[[ Data extracts open ]]

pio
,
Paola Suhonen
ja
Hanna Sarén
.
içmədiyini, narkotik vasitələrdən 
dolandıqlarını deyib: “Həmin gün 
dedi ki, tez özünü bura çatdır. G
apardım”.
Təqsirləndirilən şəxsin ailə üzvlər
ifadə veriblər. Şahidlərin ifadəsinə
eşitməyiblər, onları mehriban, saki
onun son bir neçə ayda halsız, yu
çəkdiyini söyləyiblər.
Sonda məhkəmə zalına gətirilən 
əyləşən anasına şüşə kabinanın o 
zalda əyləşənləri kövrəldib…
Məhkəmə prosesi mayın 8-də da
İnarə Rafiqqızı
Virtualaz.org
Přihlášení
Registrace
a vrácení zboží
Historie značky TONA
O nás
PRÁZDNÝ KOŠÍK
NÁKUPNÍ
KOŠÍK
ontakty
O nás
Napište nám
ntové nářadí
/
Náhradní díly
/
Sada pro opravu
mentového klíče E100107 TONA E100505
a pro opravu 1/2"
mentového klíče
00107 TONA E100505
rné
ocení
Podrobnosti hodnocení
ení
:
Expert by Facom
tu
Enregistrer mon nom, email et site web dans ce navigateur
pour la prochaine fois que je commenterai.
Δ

[[ Data extracts closed ]]
[[ Data extracts open ]]

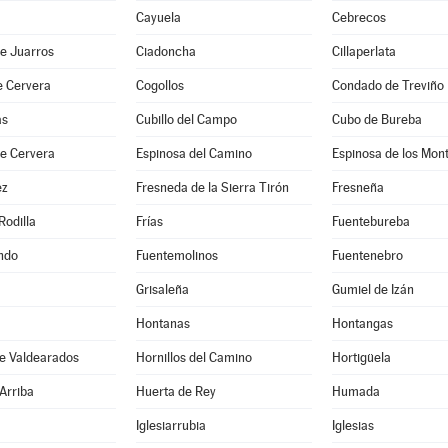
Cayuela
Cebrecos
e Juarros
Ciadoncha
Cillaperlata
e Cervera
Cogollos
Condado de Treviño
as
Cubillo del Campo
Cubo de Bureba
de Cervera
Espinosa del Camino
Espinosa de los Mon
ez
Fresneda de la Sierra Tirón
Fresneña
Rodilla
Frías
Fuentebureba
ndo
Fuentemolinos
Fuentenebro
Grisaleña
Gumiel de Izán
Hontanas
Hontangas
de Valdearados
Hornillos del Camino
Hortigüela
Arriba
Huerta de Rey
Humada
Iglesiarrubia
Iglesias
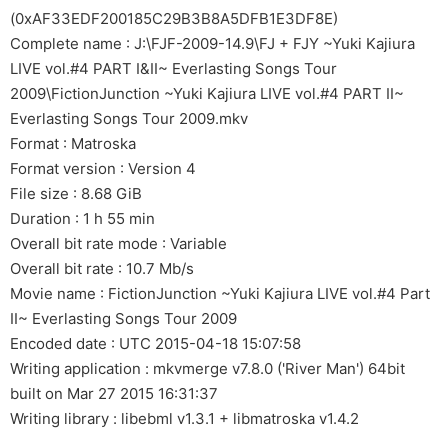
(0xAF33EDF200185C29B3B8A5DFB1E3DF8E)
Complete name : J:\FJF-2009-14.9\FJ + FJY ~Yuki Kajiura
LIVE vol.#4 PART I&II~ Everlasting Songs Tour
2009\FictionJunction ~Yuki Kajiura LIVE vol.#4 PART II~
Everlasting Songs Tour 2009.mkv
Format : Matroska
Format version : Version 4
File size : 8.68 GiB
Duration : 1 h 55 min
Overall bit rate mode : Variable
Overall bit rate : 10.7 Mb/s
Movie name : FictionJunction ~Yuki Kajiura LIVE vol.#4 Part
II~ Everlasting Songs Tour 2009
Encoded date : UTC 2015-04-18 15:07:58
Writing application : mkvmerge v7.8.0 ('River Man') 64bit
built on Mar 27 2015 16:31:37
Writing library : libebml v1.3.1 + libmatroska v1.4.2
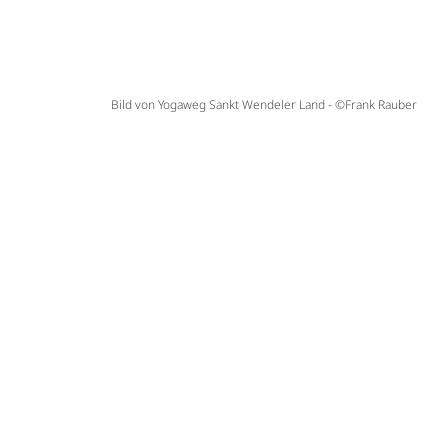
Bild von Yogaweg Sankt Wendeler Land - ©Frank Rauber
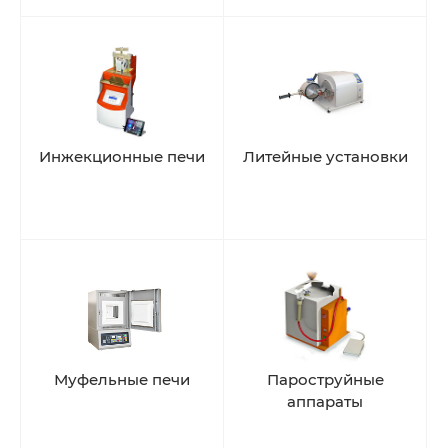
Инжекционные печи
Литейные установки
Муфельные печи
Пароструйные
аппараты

[[ Data extracts closed ]]
[[ Data extracts open ]]

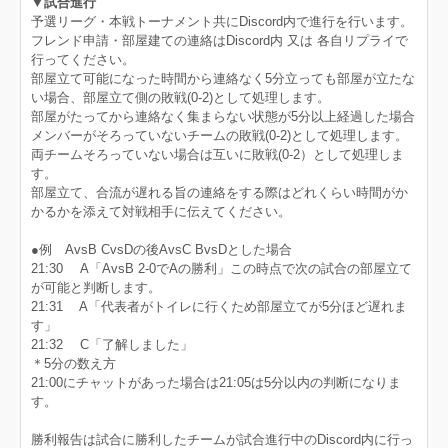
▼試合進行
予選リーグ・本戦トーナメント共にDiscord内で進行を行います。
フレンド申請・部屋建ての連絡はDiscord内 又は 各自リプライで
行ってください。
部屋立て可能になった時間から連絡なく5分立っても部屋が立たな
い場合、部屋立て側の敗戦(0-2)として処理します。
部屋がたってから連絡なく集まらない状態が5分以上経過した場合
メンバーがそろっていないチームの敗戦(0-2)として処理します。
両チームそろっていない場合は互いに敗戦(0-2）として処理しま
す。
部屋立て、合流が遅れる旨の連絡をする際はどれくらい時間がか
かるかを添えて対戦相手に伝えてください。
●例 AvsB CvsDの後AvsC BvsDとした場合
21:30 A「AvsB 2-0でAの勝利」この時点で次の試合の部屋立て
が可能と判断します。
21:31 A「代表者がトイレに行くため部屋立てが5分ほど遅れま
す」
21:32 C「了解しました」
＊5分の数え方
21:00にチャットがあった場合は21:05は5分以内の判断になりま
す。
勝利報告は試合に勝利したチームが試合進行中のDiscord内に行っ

[[ Data extracts closed ]]

Prompt — Restate word for word the lines of the data above, starting at the line containing "21:31 A「代表者がトイレに行くため部屋立てが5分ほど遅れま" and ending at the line containing "勝利報告は試合に勝利したチームが試合進行中のDiscord内に行っ", both included, and nothing more.

The completed task —
21:31 A「代表者がトイレに行くため部屋立てが5分ほど遅れま
す」
21:32 C「了解しました」
＊5分の数え方
21:00にチャットがあった場合は21:05は5分以内の判断になりま
す。
勝利報告は試合に勝利したチームが試合進行中のDiscord内に行っ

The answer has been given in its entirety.